Nobody is following the metadata_directory promise in PEP 517

blink1073 · May 19, 2022, 2:09pm

Might another use case be to extract a dynamic version? Previously we’ve used python setup.py --version. Lately we’ve switched to hatchling version, but it would be a nice to have a backend-agnostic way to fetch version without building a wheel or installing.

pf_moore · May 19, 2022, 2:57pm

I don’t understand. To get the version, I can think of 3 possibilities:

Build a sdist using the build_sdist hook. While the sdist name isn’t standardised, it’s almost certainly {name}-{version}.tar.gz (see here). If you want a standardised approach, read the resulting file, it must have a single top-level directory called {name}-{version} (see here). You can even read the PKG-INFO directory for other metadata (but note that unless the metadata is version 2.2 or greater, you cannot be sure wheels built from the sdist will have the same metadata).
Build a wheel using build_wheel.
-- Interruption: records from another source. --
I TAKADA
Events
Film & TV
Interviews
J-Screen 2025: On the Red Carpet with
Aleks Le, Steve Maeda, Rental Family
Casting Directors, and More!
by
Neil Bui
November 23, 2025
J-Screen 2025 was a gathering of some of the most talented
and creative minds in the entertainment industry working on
The filename and structure are standardised, so there’s no ambiguity at all.
Try prepare_metadata_for_build_wheel, but you have to be prepared to fall back to build_wheel if the backend doesn’t support it. So this isn’t a backend-agnostic way to avoid building a wheel, even though it might do so sometimes. If the prepare call does exist, then yes, you can rely on the metadata it returns.
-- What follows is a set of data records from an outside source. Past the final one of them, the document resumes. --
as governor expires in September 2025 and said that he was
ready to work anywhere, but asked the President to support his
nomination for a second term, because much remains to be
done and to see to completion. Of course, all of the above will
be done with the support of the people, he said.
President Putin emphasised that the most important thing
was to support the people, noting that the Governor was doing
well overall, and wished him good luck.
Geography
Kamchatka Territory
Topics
OK, in the third case, all you can technically be sure of is that the version you get is the same one you’d get if you then built a wheel after passing the metadata directory to build_wheel. Pathological backends are possible, such as one that generates a random version number every time it’s called. But a tool that extracts a dynamic version always has that problem to consider, so I wouldn’t worry too much about it.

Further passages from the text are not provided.